In 1658, Brenton was granted 8,000 acres of land on the Merrimack River, a tract which was called Brenton Farm and later became the town of Litchfield, New Hampshire. In 1670, he was residing in Taunton in the Plymouth Colony. Even though he was living in Taunton, in 1672 he was once again elected governor of the Rhode Island colony, in absentia, but refused to serve. He died sometime after September 25, 1674, when he was involved in a land deed, but before November 13 of that year when his will was proved at Newport, where he died. One source says he eventually became a member of the Quaker church, but this is not supported by Anderson who gives his church affiliation only as the Boston (Puritan) church. He had been a central and highly regarded member of the colony, serving as an office holder or legislator for nearly 40 years. Brenton's Point and Brenton's Reef in Newport are named after him, and Hammersmith Farm, where Jacqueline Bouvier spent an important part of her youth after her mother married its owner, Hugh D. Auchincloss, Jr., and later married future United States President John F. Kennedy, was named for his property in Newport.

==Family==

Coat of Arms of William Brenton

Brenton was first married, by 1634, to a woman named Dorothy, who apparently died soon thereafter, leaving a single son, Barnabas, who was baptized in Boston on January 24, 1635. There is no further record of this son.
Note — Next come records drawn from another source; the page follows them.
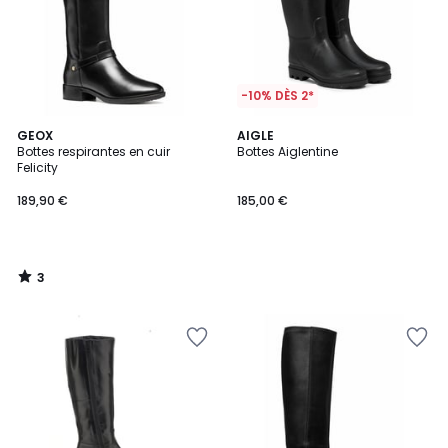
-10% DÈS 2*
3
GEOX
AIGLE
/
Bottes respirantes en cuir
Bottes Aiglentine
5
Felicity
189,90 €
185,00 €
3
/
5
Nearly a decade later, by about 1644, Brenton married Martha Burton, the daughter of Thomas Burton, with whom he had nine children. Martha died shortly before Brenton, in 1672 or 1673. Their daughter Mary married future colonial Rhode Island Governor Peleg Sanford, the son of John Sanford who succeeded William Coddington as governor of Portsmouth and Newport under the Coddington Commission. Their daughter Sarah married Joseph Eliot, the son of Puritan minister and missionary, John Eliot.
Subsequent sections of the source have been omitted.